Here are some short discussions and lists of resources concerning a few specially hot topics in health care safety. Health care consumers, patients and families, see also the page Important Patient Safety Issues: What You Can Can Do
Diagnostic errors have been a neglected topic in patient safety until recently but are now receiving increasing attention. These errors are defined as “a diagnosis that was either “wrong, missed, or unintentionally delayed.” A systematic review of the literature suggests that up to 8.4 percent of hospitalized patients are subject to a major diagnostic error. Outside the surgical specialties, faulty diagnosis is the most common type of medical error. In the Harvard Medical Practice Study, diagnostic error accounted for 17 percent of preventable errors in hospitalized patients, and a systematic review of autopsy studies covering four decades found that approximately 9 percent of patients experienced a major diagnostic error that went undetected while the patient was alive. Taken together, these studies imply that thousands of hospitalized patients die every year due to diagnostic errors.
Diagnostic errors can be broken down into three subcategories: no-fault, system-related, and cognitive. No-fault errors are attributable to masked or unusual presentation of a disease, and to patient-related factors such as lack of cooperation and deception. System-related errors include technical failure, equipment problems and organizational flaws. Cognitive errors frequently occur when clinicians rely on heuristics to come up with a provisional diagnosis, especially when faced with a patient with common symptoms s. This process usually works but has its exceptions. We should remember that all people employ this strategy (whether they know it or not), and that we are all capable of making mistakes, even the most experienced of doctors. Personal causal factors are varied and common.
Missed or delayed diagnoses (particularly cancer diagnoses) are a prominent reason for malpractice claims, and much of the research into systems causes of diagnostic error arises from studies of closed malpractice claims in primary care, pediatrics, emergency medicine, and surgery. Poor teamwork and communication between clinicians have been identified as predisposing factors for diagnostic error in emergency medicine and surgery. Lack of reliable systems for common outpatient clinical situations, such as triaging acutely ill patients by telephone and following up on test results, also increases the likelihood of diagnostic error.
AHRQ Patient Safety Network – Diagnostic Errors. AHRQ Patient Safety Network. Web. Accessed 27 July 2011. Available at: http://psnet.ahrq.gov/primer.aspx?primerID=12.
Diagnostic Error. International Medical Litigation Consultants (Medlit). Electronic Handbook of Legal Medicine. Web. Accessed 27 July 2011. Available at: http://www.medlit.net/member/medical_error_news/menv12i3/diag_error.htm.

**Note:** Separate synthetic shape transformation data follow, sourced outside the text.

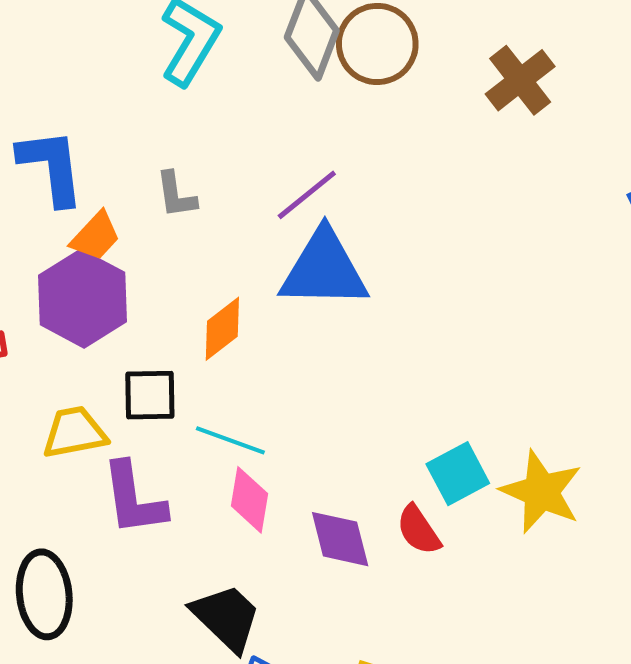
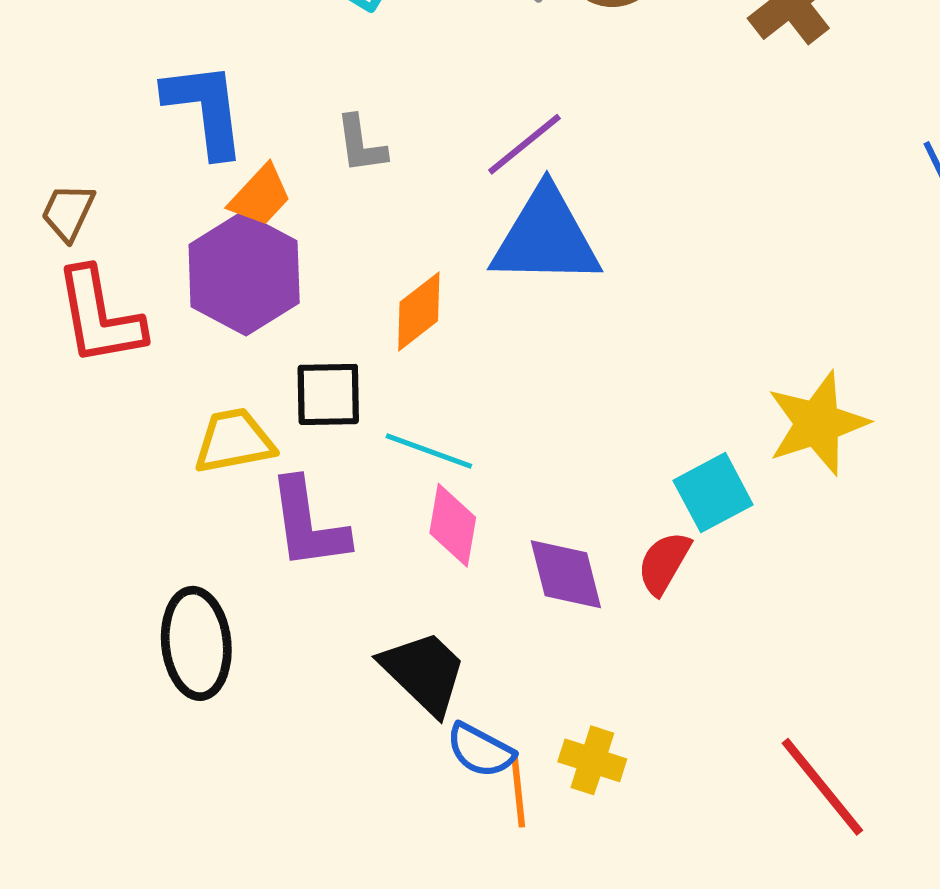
yellow star: (541, 492) -> (817, 423), moved, turned 30
red semicircle: (419, 530) -> (664, 563), turned 64

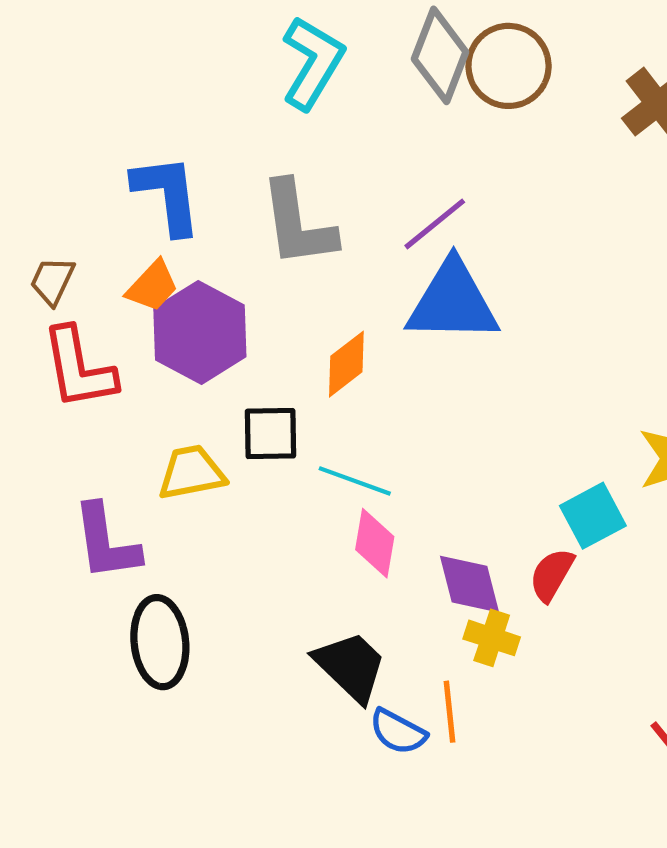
gray L-shape: (361, 144) -> (298, 224), size x1.8
orange trapezoid: (260, 196) -> (152, 286), moved
purple L-shape: (308, 524) -> (106, 542), moved
yellow cross: (592, 760) -> (492, 638), moved
orange line: (518, 791) -> (450, 712), moved

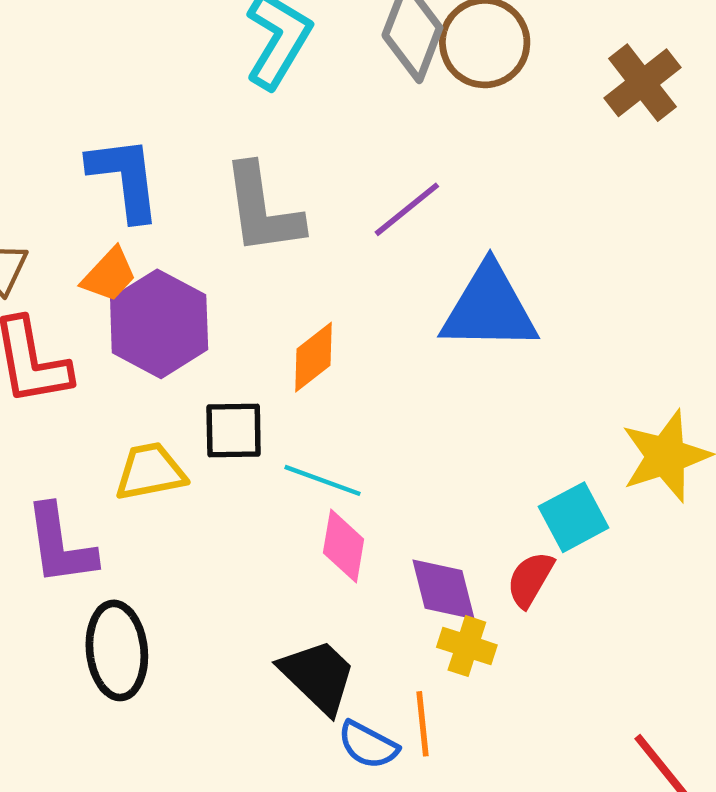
blue triangle: (453, 302) -> (489, 308), moved

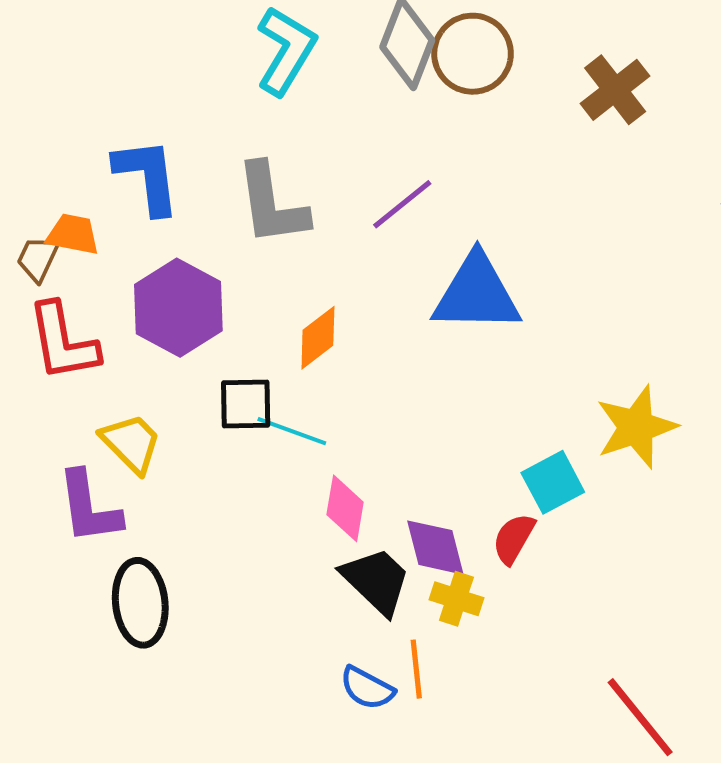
orange trapezoid: (109, 275) -> (73, 234), moved, turned -122
yellow trapezoid: (150, 472) -> (131, 443), moved, turned 56
cyan line: (322, 480) -> (292, 431), moved
black trapezoid: (318, 676) -> (376, 581), moved

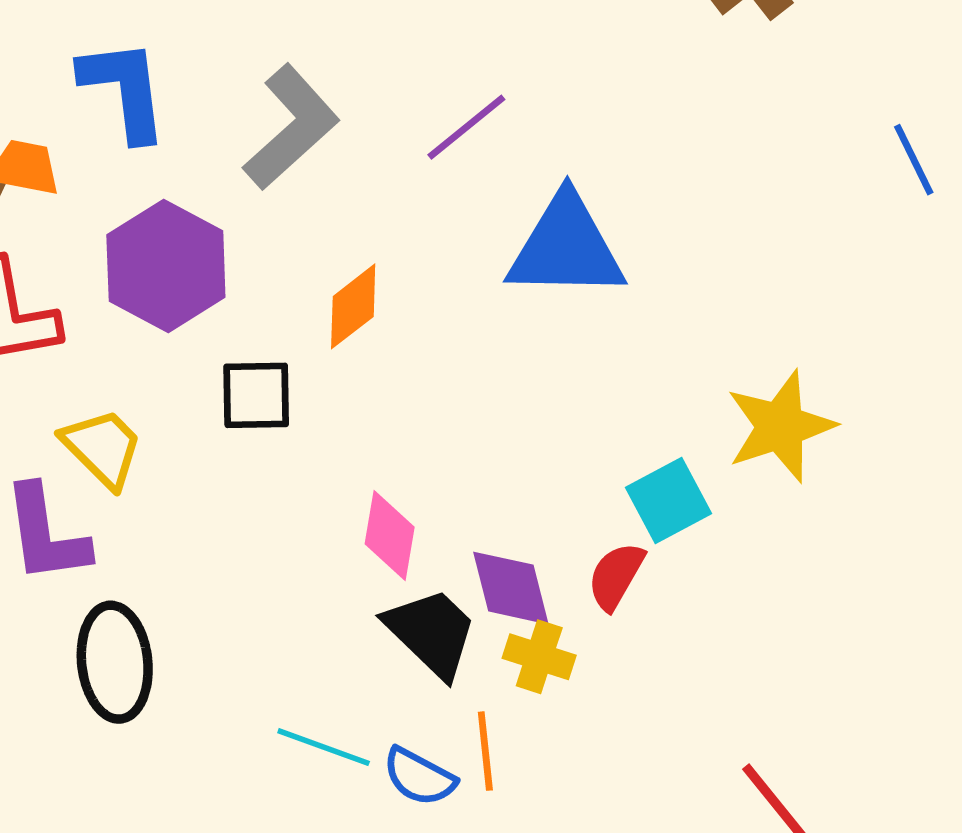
gray L-shape: (272, 204) -> (291, 127), turned -124
cyan line: (292, 431) -> (324, 747), moved

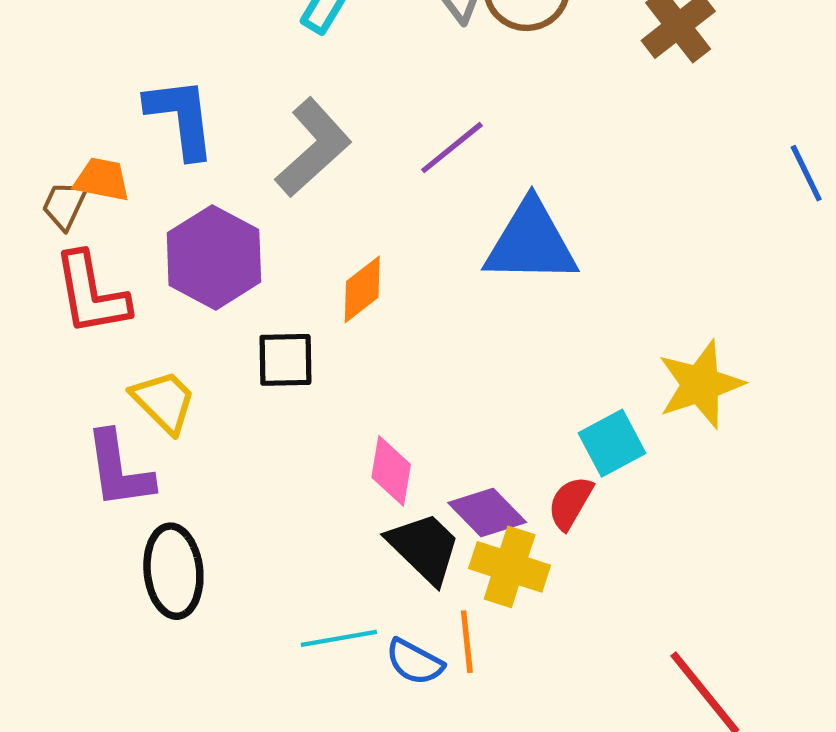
purple diamond: (511, 588) -> (487, 512), turned -30
yellow cross: (539, 657) -> (510, 567), size x1.4
cyan line: (324, 747) -> (339, 638), turned -30

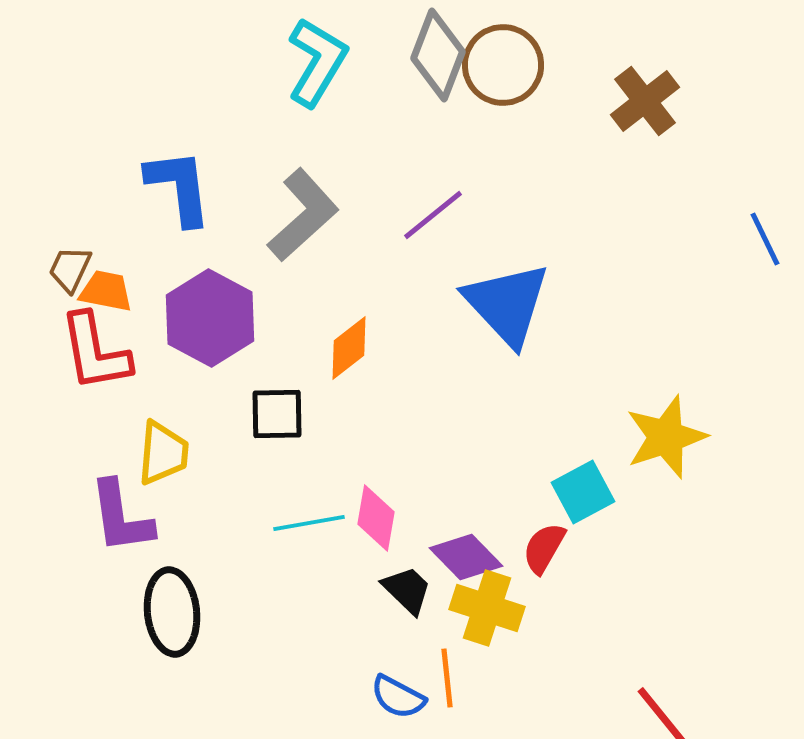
orange trapezoid: (102, 180) -> (106, 291), moved
blue triangle: (531, 243) -> (507, 304), turned 46
yellow trapezoid: (164, 402) -> (163, 453), turned 50
black trapezoid: (424, 548) -> (407, 590), size x0.7
cyan line: (339, 638) -> (309, 523), moved

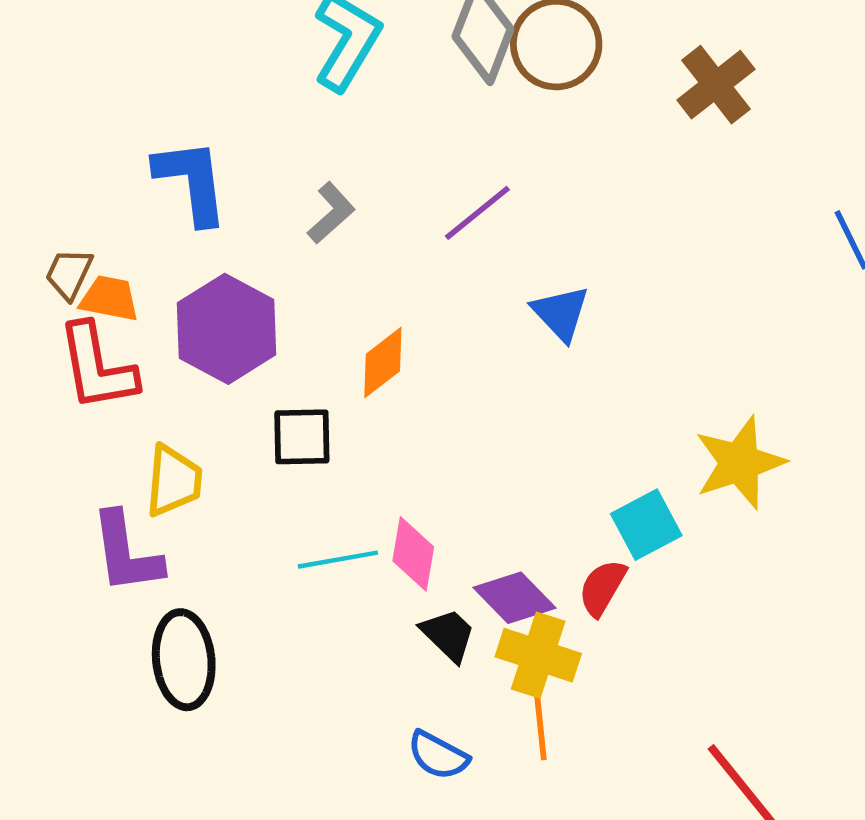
gray L-shape: (303, 215) -> (331, 213), size x0.6
blue triangle: (507, 304) -> (561, 313), size x0.6
orange line: (447, 678) -> (540, 727), moved

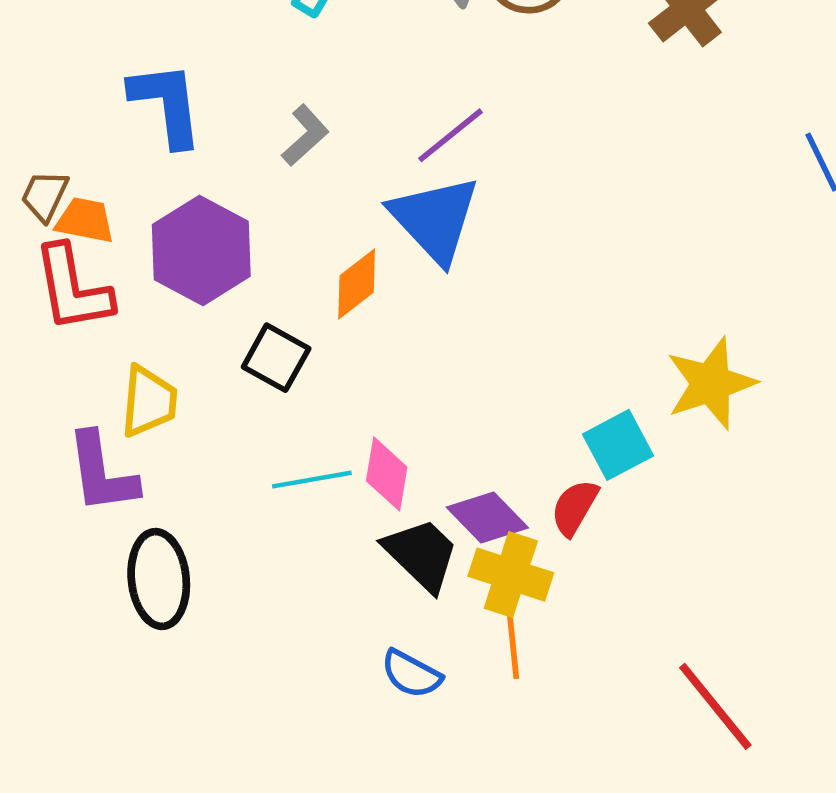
blue triangle: (561, 313) -> (435, 219), moved, size x1.6
black square: (302, 437) -> (276, 358), turned 30
black trapezoid: (448, 635) -> (421, 554), size x1.4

Groopman, Jerome. ‘How Doctors Think’ : NPR. 14 Mar. 2007. NPR : National Public Radio. Houghton Miflin Company. Web. 27 July 2011. Available at: http://www.npr.org/templates/story/story.php?storyId=8892053 [Audio and book excerpt].
McNutt, Robert, Richard Abrams, and Scott Hasler. Diagnosing Diagnostic Mistakes. AHRQ WebM&M: Morbidity & Mortality Rounds on the Web. Agency for Healthcare Research and Quality, May 2005. Available at: http://webmm.ahrq.gov/case.aspx?caseID=95.
Newman-Toker DE and Pronovost PJ. Diagnostic Errors–The Next Frontier for Patient Safety. JAMA. 2009;301(10):1060-1062. doi: 10.1001/jama.2009.249. Abstract available at: http://jama.ama-assn.org/content/301/10/1060. Accessed 27 July 2011.
Trowbridge, Robert, and Doug Salvador. Addressing Diagnostic Errors: An Institutional Approach. Focus on Patient Safety – A Newsletter from the National Patient Safety Foundation Volume 13, Issue 3 (2010).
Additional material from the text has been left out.